#### [ASSIGNED TASK]
Output every entry exactly as written, skipping any pictures.

[Records contained in a dataset]
□ □ □ □ □ □ □

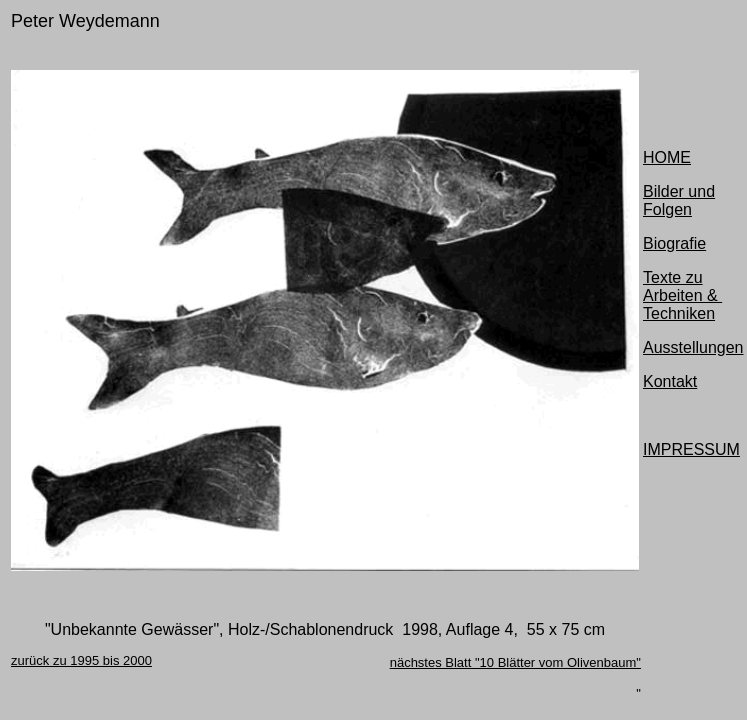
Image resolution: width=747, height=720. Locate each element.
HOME (667, 157)
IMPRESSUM (691, 449)
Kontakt (670, 381)
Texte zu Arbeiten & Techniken (682, 295)
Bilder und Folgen (679, 200)
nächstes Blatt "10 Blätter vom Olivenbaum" (515, 662)
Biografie (674, 243)
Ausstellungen (693, 347)
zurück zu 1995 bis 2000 (81, 660)
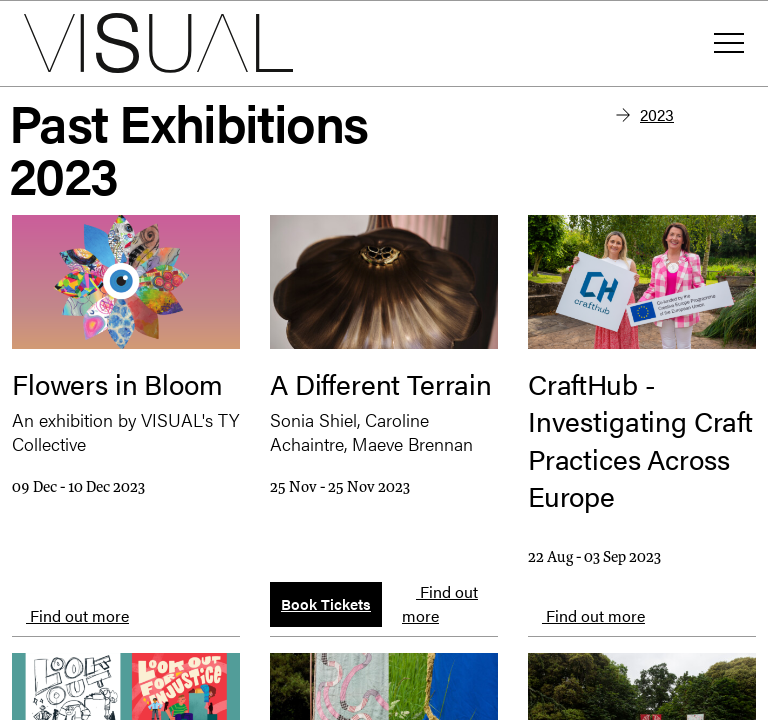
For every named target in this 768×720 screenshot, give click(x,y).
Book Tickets (326, 603)
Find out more (70, 615)
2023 (657, 114)
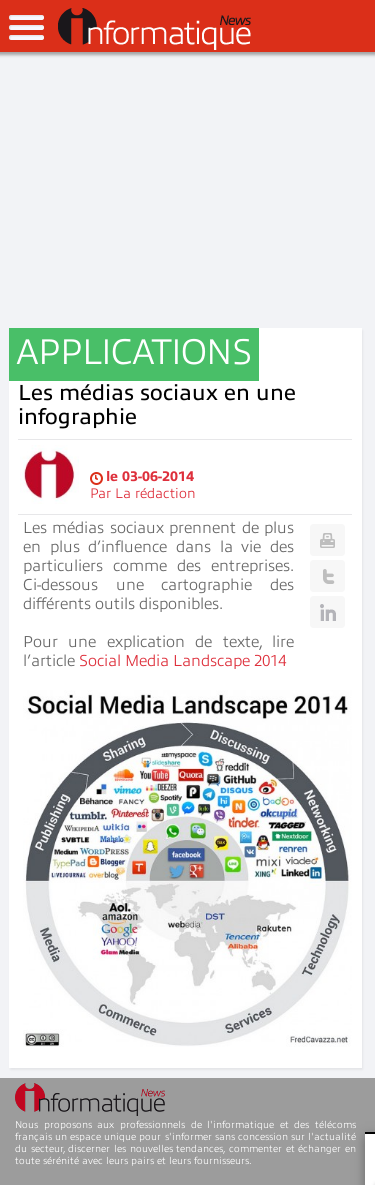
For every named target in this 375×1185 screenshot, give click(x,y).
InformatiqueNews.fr (154, 29)
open (26, 27)
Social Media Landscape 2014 (182, 661)
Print (327, 540)
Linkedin (327, 612)
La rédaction (155, 493)
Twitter (327, 576)
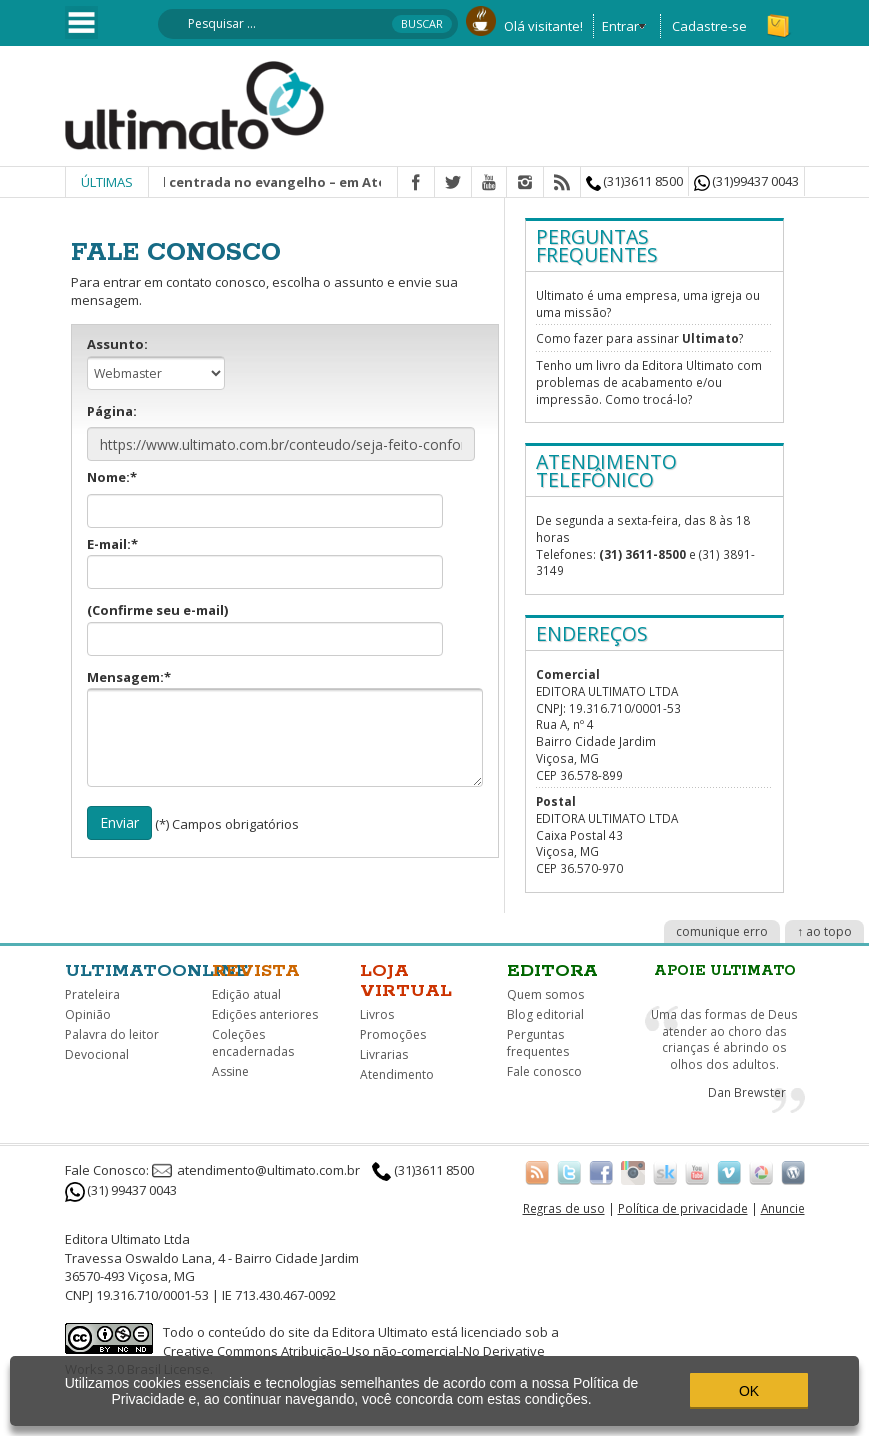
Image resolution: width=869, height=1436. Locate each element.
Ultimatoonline (157, 971)
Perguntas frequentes (538, 1043)
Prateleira (92, 994)
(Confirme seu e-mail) (265, 628)
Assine (230, 1071)
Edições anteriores (265, 1014)
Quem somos (545, 994)
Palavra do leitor (112, 1034)
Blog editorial (545, 1014)
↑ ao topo (824, 931)
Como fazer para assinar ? (639, 338)
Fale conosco (544, 1071)
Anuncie (783, 1208)
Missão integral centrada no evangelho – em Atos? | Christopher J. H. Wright (348, 182)
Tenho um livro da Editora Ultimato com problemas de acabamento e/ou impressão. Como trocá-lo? (649, 381)
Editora (552, 971)
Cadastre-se (709, 26)
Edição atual (246, 994)
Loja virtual (406, 981)
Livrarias (384, 1054)
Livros (377, 1014)
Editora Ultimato (380, 1332)
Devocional (97, 1054)
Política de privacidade (683, 1208)
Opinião (88, 1014)
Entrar (620, 26)
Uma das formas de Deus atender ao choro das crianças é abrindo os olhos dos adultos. (724, 1039)
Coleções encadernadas (253, 1043)
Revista (256, 971)
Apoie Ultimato (725, 971)
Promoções (393, 1034)
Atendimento (397, 1074)
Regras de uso (564, 1208)
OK (749, 1391)
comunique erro (722, 931)
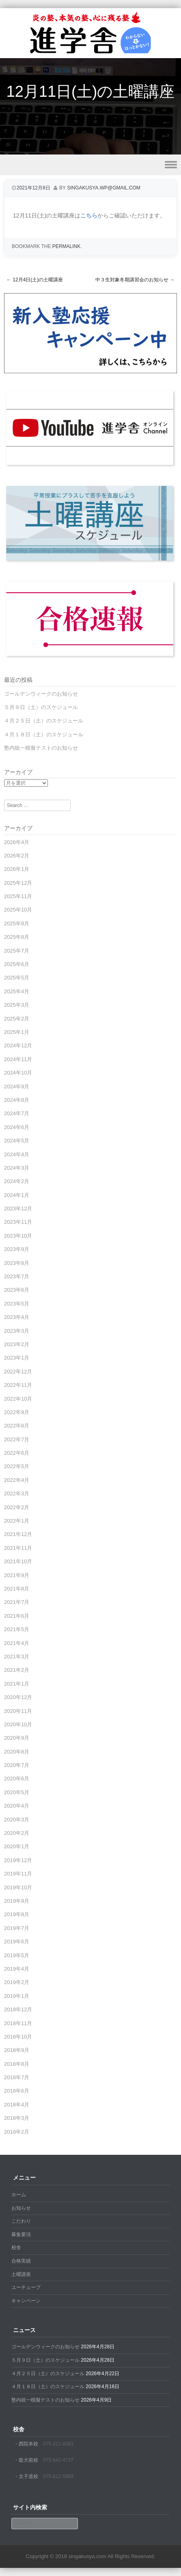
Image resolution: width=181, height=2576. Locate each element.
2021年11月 (18, 1548)
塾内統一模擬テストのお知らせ (41, 748)
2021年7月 (16, 1602)
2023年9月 (16, 1249)
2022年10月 (18, 1399)
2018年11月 (18, 2023)
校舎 (16, 2247)
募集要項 (21, 2234)
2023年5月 (16, 1304)
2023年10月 (18, 1236)
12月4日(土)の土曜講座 (34, 280)
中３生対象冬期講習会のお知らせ (135, 280)
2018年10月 (18, 2037)
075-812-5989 (58, 2476)
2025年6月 (16, 964)
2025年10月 (18, 910)
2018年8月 (16, 2064)
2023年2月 (16, 1344)
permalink (66, 246)
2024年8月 (16, 1100)
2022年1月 (16, 1521)
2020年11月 (18, 1711)
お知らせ (21, 2208)
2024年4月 (16, 1154)
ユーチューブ (26, 2287)
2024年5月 (16, 1141)
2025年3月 (16, 1005)
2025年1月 (16, 1032)
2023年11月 (18, 1222)
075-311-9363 (58, 2444)
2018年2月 (16, 2132)
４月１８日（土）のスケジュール (43, 734)
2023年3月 (16, 1331)
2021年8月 (16, 1589)
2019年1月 (16, 1996)
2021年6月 (16, 1616)
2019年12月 (18, 1860)
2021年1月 (16, 1684)
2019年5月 (16, 1955)
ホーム (18, 2194)
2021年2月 (16, 1670)
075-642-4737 (58, 2460)
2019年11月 (18, 1874)
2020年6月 (16, 1778)
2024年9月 (16, 1086)
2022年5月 (16, 1466)
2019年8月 (16, 1914)
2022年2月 (16, 1507)
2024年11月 (18, 1059)
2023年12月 (18, 1208)
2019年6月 (16, 1942)
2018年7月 (16, 2077)
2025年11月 (18, 896)
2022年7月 (16, 1439)
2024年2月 (16, 1181)
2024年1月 (16, 1195)
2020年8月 (16, 1752)
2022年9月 (16, 1412)
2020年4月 (16, 1806)
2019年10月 (18, 1887)
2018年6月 (16, 2091)
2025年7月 (16, 951)
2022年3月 (16, 1493)
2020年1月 (16, 1846)
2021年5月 (16, 1629)
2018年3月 (16, 2118)
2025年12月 (18, 883)
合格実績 (21, 2261)
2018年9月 (16, 2050)
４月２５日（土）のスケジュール (43, 721)
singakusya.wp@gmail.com (103, 188)
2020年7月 (16, 1765)
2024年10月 (18, 1073)
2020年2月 (16, 1833)
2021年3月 (16, 1657)
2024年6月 (16, 1127)
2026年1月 (16, 869)
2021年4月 (16, 1643)
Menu (90, 164)
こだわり (21, 2221)
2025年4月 (16, 991)
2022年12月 (18, 1371)
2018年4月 (16, 2105)
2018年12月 (18, 2009)
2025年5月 (16, 978)
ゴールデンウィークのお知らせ (41, 694)
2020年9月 (16, 1738)
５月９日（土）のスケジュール (41, 707)
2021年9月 (16, 1575)
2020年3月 (16, 1820)
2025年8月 (16, 937)
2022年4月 (16, 1480)
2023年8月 (16, 1263)
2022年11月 (18, 1385)
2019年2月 (16, 1982)
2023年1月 (16, 1358)
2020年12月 (18, 1697)
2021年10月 (18, 1561)
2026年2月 (16, 856)
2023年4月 (16, 1317)
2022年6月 (16, 1453)
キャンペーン (26, 2301)
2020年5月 (16, 1792)
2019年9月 (16, 1901)
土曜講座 (21, 2274)
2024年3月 (16, 1168)
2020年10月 (18, 1724)
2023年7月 (16, 1276)
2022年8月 (16, 1426)
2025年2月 (16, 1019)
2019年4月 (16, 1969)
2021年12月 (18, 1534)
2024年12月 (18, 1045)
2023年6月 (16, 1290)
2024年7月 (16, 1113)
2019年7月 (16, 1928)
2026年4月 (16, 842)
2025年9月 (16, 923)
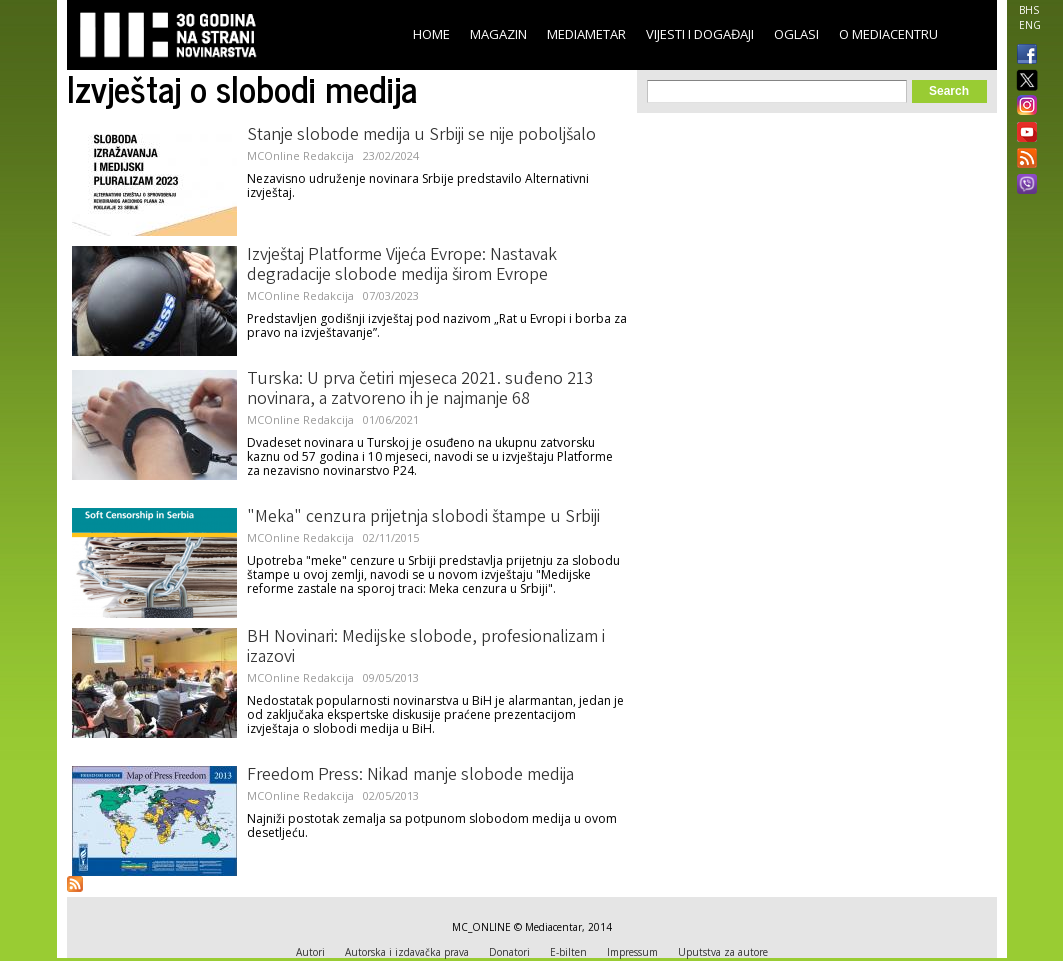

□ □ □ □ □ □ □

#### [TASK SOLUTION]
Image resolution: width=747, height=720. Locate each element.
HOME (667, 157)
IMPRESSUM (691, 449)
Kontakt (670, 381)
Texte zu Arbeiten & Techniken (682, 295)
Bilder und Folgen (679, 200)
nächstes Blatt "10 Blätter vom Olivenbaum" (515, 662)
Biografie (674, 243)
Ausstellungen (693, 347)
zurück zu 1995 bis 2000 (81, 660)
For every named target in this 768×720 screenshot, give click(x,y).
Book Tickets (326, 603)
Find out more (70, 615)
2023 (657, 114)
For every named target in this 375×1185 screenshot, give click(x,y).
InformatiqueNews.fr (154, 29)
open (26, 27)
Social Media Landscape 2014 (182, 661)
Print (327, 540)
Linkedin (327, 612)
La rédaction (155, 493)
Twitter (327, 576)
Image resolution: width=869, height=1436. Locate each element.
Ultimatoonline (157, 971)
Perguntas frequentes (538, 1043)
Prateleira (92, 994)
(Confirme seu e-mail) (265, 628)
Assine (230, 1071)
Edições anteriores (265, 1014)
Quem somos (545, 994)
Palavra do leitor (112, 1034)
Blog editorial (545, 1014)
↑ ao topo (824, 931)
Como fazer para assinar ? (639, 338)
Fale conosco (544, 1071)
Anuncie (783, 1208)
Missão integral centrada no evangelho – em Atos? | Christopher J. H. Wright (348, 182)
Tenho um livro da Editora Ultimato com problemas de acabamento e/ou impressão. Como trocá-lo? (649, 381)
Editora (552, 971)
Cadastre-se (709, 26)
Edição atual (246, 994)
Loja virtual (406, 981)
Livrarias (384, 1054)
Livros (377, 1014)
Editora Ultimato (380, 1332)
Devocional (97, 1054)
Política de privacidade (683, 1208)
Opinião (88, 1014)
Entrar (620, 26)
Uma das formas de Deus atender ao choro das crianças é abrindo os olhos dos adultos. (724, 1039)
Coleções encadernadas (253, 1043)
Revista (256, 971)
Apoie Ultimato (725, 971)
Promoções (393, 1034)
Atendimento (397, 1074)
Regras de uso (564, 1208)
OK (749, 1391)
comunique erro (722, 931)
Image resolution: width=181, height=2576. Locate each element.
2021年11月 (18, 1548)
塾内統一模擬テストのお知らせ (41, 748)
2021年7月 (16, 1602)
2023年9月 (16, 1249)
2022年10月 (18, 1399)
2018年11月 (18, 2023)
校舎 (16, 2247)
募集要項 (21, 2234)
2023年5月 (16, 1304)
2023年10月 (18, 1236)
12月4日(土)の土曜講座 (34, 280)
中３生対象冬期講習会のお知らせ (135, 280)
2018年10月 (18, 2037)
075-812-5989 (58, 2476)
2025年6月 (16, 964)
2025年10月 (18, 910)
2018年8月 (16, 2064)
2023年2月 (16, 1344)
permalink (66, 246)
2024年8月 (16, 1100)
2022年1月 (16, 1521)
2020年11月 (18, 1711)
お知らせ (21, 2208)
2024年4月 (16, 1154)
ユーチューブ (26, 2287)
2024年5月 (16, 1141)
2025年3月 (16, 1005)
2025年1月 (16, 1032)
2023年11月 (18, 1222)
075-311-9363 (58, 2444)
2018年2月 (16, 2132)
４月１８日（土）のスケジュール (43, 734)
2023年3月 (16, 1331)
2021年8月 (16, 1589)
2019年1月 (16, 1996)
2021年6月 (16, 1616)
2019年12月 (18, 1860)
2021年1月 (16, 1684)
2019年5月 (16, 1955)
ホーム (18, 2194)
2021年2月 (16, 1670)
075-642-4737 (58, 2460)
2019年11月 (18, 1874)
2020年6月 (16, 1778)
2024年9月 (16, 1086)
2022年5月 (16, 1466)
2019年8月 (16, 1914)
2022年2月 (16, 1507)
2024年11月 (18, 1059)
2023年12月 (18, 1208)
2019年6月 (16, 1942)
2018年7月 (16, 2077)
2025年11月 (18, 896)
2022年7月 (16, 1439)
2024年2月 (16, 1181)
2024年1月 (16, 1195)
2020年8月 (16, 1752)
2022年9月 (16, 1412)
2020年4月 (16, 1806)
2019年10月 (18, 1887)
2018年6月 (16, 2091)
2025年7月 (16, 951)
2022年3月 (16, 1493)
2020年1月 (16, 1846)
2021年5月 (16, 1629)
2018年3月 (16, 2118)
2025年12月 (18, 883)
合格実績 (21, 2261)
2018年9月 (16, 2050)
４月２５日（土）のスケジュール (43, 721)
singakusya.wp@gmail.com (103, 188)
2020年7月 (16, 1765)
2024年10月 (18, 1073)
2020年2月 (16, 1833)
2021年3月 (16, 1657)
2024年6月 (16, 1127)
2026年1月 (16, 869)
2021年4月 (16, 1643)
Menu (90, 164)
こだわり (21, 2221)
2025年4月 (16, 991)
2022年12月 (18, 1371)
2018年4月 (16, 2105)
2018年12月 (18, 2009)
2025年5月 (16, 978)
ゴールデンウィークのお知らせ (41, 694)
2020年9月 (16, 1738)
５月９日（土）のスケジュール (41, 707)
2021年9月 (16, 1575)
2020年3月 (16, 1820)
2025年8月 (16, 937)
2022年4月 (16, 1480)
2023年8月 (16, 1263)
2022年11月 (18, 1385)
2019年2月 (16, 1982)
2023年1月 (16, 1358)
2020年12月 (18, 1697)
2021年10月 (18, 1561)
2026年2月 (16, 856)
2023年4月 (16, 1317)
2022年6月 (16, 1453)
キャンペーン (26, 2301)
2020年5月 (16, 1792)
2019年9月 (16, 1901)
土曜講座 (21, 2274)
2024年3月 (16, 1168)
2020年10月 (18, 1724)
2023年7月 (16, 1276)
2022年8月 (16, 1426)
2025年2月 (16, 1019)
2019年4月 (16, 1969)
2021年12月 (18, 1534)
2024年12月 (18, 1045)
2023年6月 (16, 1290)
2024年7月 (16, 1113)
2019年7月 (16, 1928)
2026年4月 (16, 842)
2025年9月 (16, 923)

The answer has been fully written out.